No animal-derived ingredients (ADI) are used in the production of French-origin Human AB serum. The manufacturing process does not use any ingredient of animal origin.
The off-the-clot serum is collected from the blood that is allowed to coagulate naturally after collection. It has not been exposed to any anticoagulant. The plasma-derived serum is produced by defibrinating pooled human blood collected in the presence of bovine thrombin. The plasma-derived serum is generally more economical and popular than the off-the-clot product. Both Off-the-clot serum and plasma-derived serum are available in both pooled lots and individual transfer packs from specific donors.
Human AB serum supplied by LSG is suitable for research, diagnostic and further manufacturing purposes. Full details as to the collection and processing of human AB serum are available on request. Specific batches of serum may be subjected to additional viral testing, as required. LSG is very happy to discuss specific batch and collection requirements to meet individual regulatory requirements.
Human AB may be supplied in any bottle size e.g. 1 litre, 500 mL, 100 mL, 50 mL, 25 mL, as required, including bottles fitted with septums for the aseptic removal of serum. Human AB serum may also be processed into single-use bags with tubing sets to meet individual production requirements.
Each batch of Human AB serum is tested to ensure freedom from bacteria, fungi, yeast, and mycoplasma (M. pneumonia, M. hominis and M. salivarium). Batches are also tested for the ability to support the growth of specific cell lines. In addition, each batch is also tested for standard parameters. These include endotoxin, pH, osmolality, protein content, albumin, IgG and haemoglobin levels. Details for each batch are supplied on the Certificate of Analysis (COA).
All donor units that form each batch are tested for HBsAg, anti-HCV, anti-HIV1 and 2, HIV-1, and Syphilis. Additional viral testing on both individual donors and pooled material is available to meet current regulatory standards for further manufacturing.

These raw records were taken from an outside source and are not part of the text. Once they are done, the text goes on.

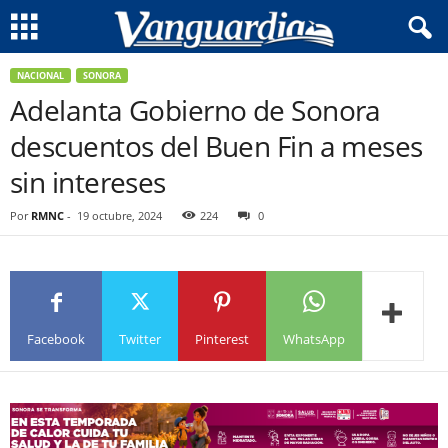
NACIONAL
SONORA
Adelanta Gobierno de Sonora
descuentos del Buen Fin a meses
sin intereses
Por
RMNC
-
19 octubre, 2024
224
0
Facebook
Twitter
Pinterest
WhatsApp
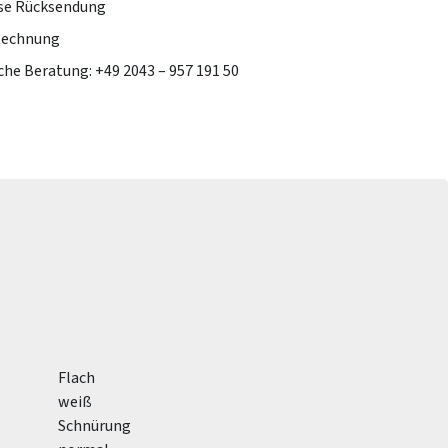
se Rücksendung
Rechnung
che Beratung: +49 2043 – 957 191 50
Flach
weiß
Schnürung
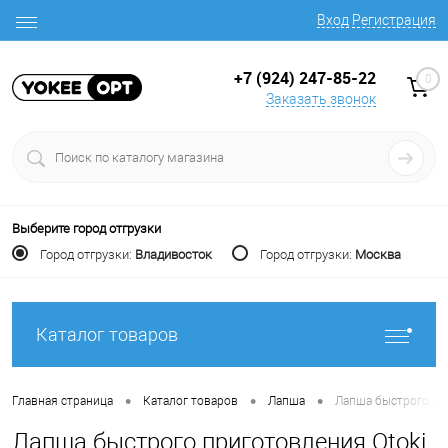
Вход
Регистрация
+7 (924) 247-85-22
0
Заказать звонок
Выберите город отгрузки
Город отгрузки:
Владивосток
Город отгрузки:
Москва
Каталог товаров
•
•
•
Главная страница
Каталог товаров
Лапша
Лапша быстрого при
Лапша быстрого приготовления Otoki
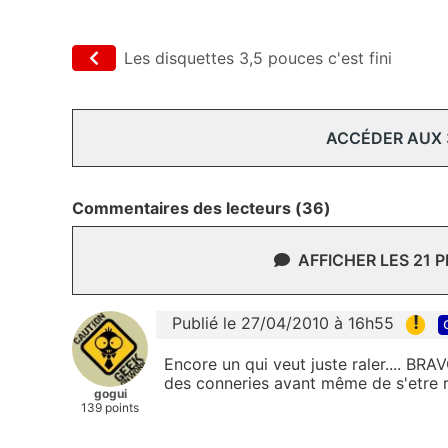
Les disquettes 3,5 pouces c'est fini
ACCÉDER AUX
Commentaires des lecteurs (36)
AFFICHER LES 21 
!
Publié le 27/04/2010 à 16h55
Encore un qui veut juste raler.... B
des conneries avant même de s'etre re
gogui
139 points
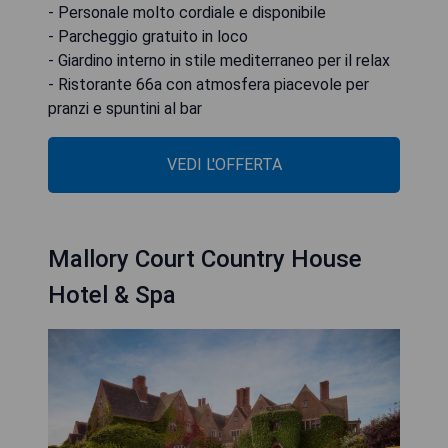
- Personale molto cordiale e disponibile
- Parcheggio gratuito in loco
- Giardino interno in stile mediterraneo per il relax
- Ristorante 66a con atmosfera piacevole per
pranzi e spuntini al bar
VEDI L'OFFERTA
Mallory Court Country House
Hotel & Spa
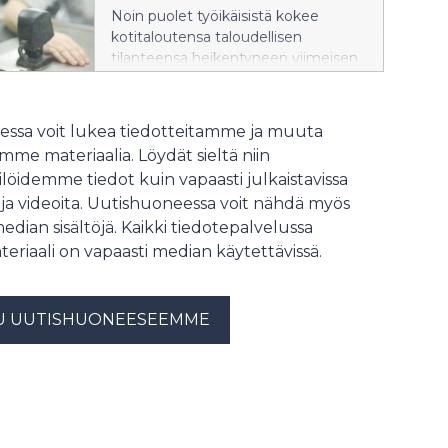
Noin puolet työikäisistä kokee
kotitaloutensa taloudellisen
tilanteensa heikentyneen viimeisen
vuoden aikana. Lähes yhtä moni on
siirtänyt suurempia hankintoja, ja
reilu kolmannes on vähentänyt
ssa voit lukea tiedotteitamme ja muuta
ruokakuluja. Eniten ovat tinkineet
me materiaalia. Löydät sieltä niin
25–34-vuotiaat.
löidemme tiedot kuin vapaasti julkaistavissa
 ja videoita. Uutishuoneessa voit nähdä myös
median sisältöjä. Kaikki tiedotepalvelussa
teriaali on vapaasti median käytettävissä.
U UUTISHUONEESEEMME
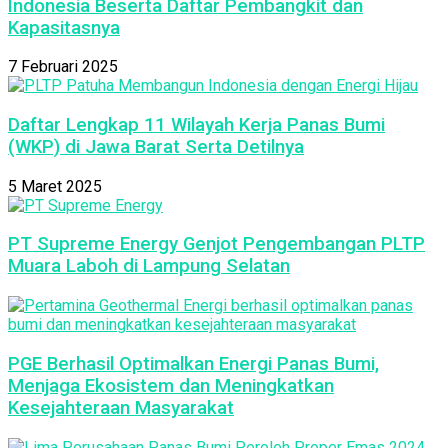
Indonesia Beserta Daftar Pembangkit dan
Kapasitasnya
7 Februari 2025
Daftar Lengkap 11 Wilayah Kerja Panas Bumi
(WKP) di Jawa Barat Serta Detilnya
5 Maret 2025
PT Supreme Energy Genjot Pengembangan PLTP
Muara Laboh di Lampung Selatan
PGE Berhasil Optimalkan Energi Panas Bumi,
Menjaga Ekosistem dan Meningkatkan
Kesejahteraan Masyarakat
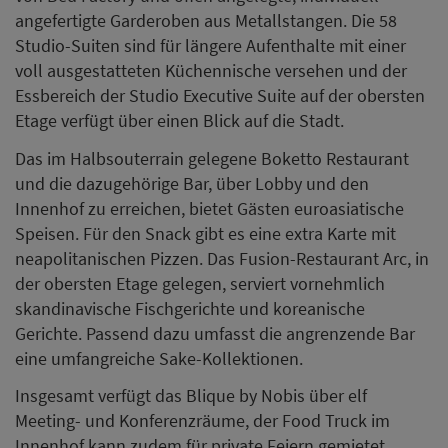
angefertigte Garderoben aus Metallstangen. Die 58
Studio-Suiten sind für längere Aufenthalte mit einer
voll ausgestatteten Küchennische versehen und der
Essbereich der Studio Executive Suite auf der obersten
Etage verfügt über einen Blick auf die Stadt.
Das im Halbsouterrain gelegene Boketto Restaurant
und die dazugehörige Bar, über Lobby und den
Innenhof zu erreichen, bietet Gästen euroasiatische
Speisen. Für den Snack gibt es eine extra Karte mit
neapolitanischen Pizzen. Das Fusion-Restaurant Arc, in
der obersten Etage gelegen, serviert vornehmlich
skandinavische Fischgerichte und koreanische
Gerichte. Passend dazu umfasst die angrenzende Bar
eine umfangreiche Sake-Kollektionen.
Insgesamt verfügt das Blique by Nobis über elf
Meeting- und Konferenzräume, der Food Truck im
Innenhof kann zudem für private Feiern gemietet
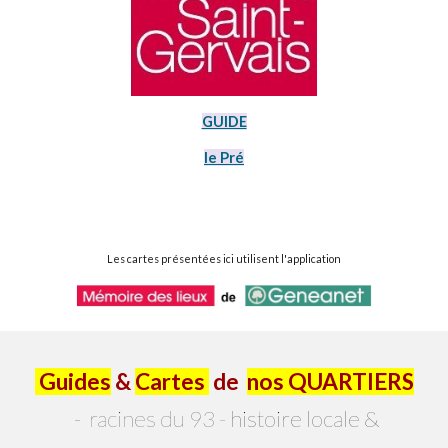
GUIDE
le Pré
Les cartes présentées ici utilisent l'application
Guides
&
Cartes
de
nos QUARTIERS
-
racines du 93 -
h
i
stoire locale &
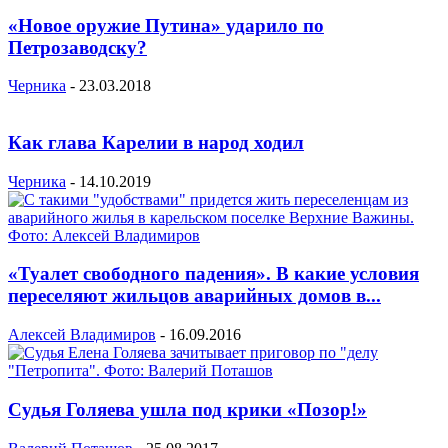
«Новое оружие Путина» ударило по
Петрозаводску?
Черника
-
23.03.2018
Как глава Карелии в народ ходил
Черника
-
14.10.2019
«Туалет свободного падения». В какие условия
переселяют жильцов аварийных домов в...
Алексей Владимиров
-
16.09.2016
Судья Голяева ушла под крики «Позор!»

Each batch of Human AB serum is tested for the absence of bacteria, fungi, yeast, and mycoplasma. Our Human AB serum is also sterile filtered to either 0.1 µm pore size-rated filters (US Origin) or 0.2 µm pore size-rated filters (French Origin). Results of microbe testing of each batch of serum are supplied in the COA. However, please note that sterility is not guaranteed after opening. The use of aseptic techniques during handling is recommended.
At one time, heat inactivation was considered necessary because of concerns over the presence of contaminants in serum. However, the process of heat inactivation is known to degrade valuable biomolecules, such as growth factors, vitamins, and amino acids. Many protocols still call for the serum to be subjected to heat treatment prior to use without consideration as to whether it remains desirable. Should it be required, LSP can provide heat inactivation as a custom processing option.
Yes. We offer samples of Human AB Serum for testing prior to the selection of a suitable batch. The typical sample size is 25 mL and reservations are held for a period of four weeks, pending evaluation.
The deferral time for any transfusion patient to stop donating blood products is 12 months. After this time, these donors can return to donating blood, serum or plasma. Transfusion grade collections don’t allow for transfused patients to donate. However, only some sites collect “transfusion grade” serum while others don’t. This means that blood from transfused patients can be present in material pooled from a number of different sites.
In France, it is permitted for people who have received blood transfusions to donate blood for non-therapeutic applications
HLA antibodies are not naturally occurring and can only be acquired by pregnancy, transfusion of blood products or transplantation. Therefore, for a donor pool of un-transfused male donors with blood group AB, provided the donors are healthy, you can expect a very low incidence of HLA antibodies.
Depending on your specific application, you would need to use serum from non-transfused patients if it is important that the serum you receive is HLA free.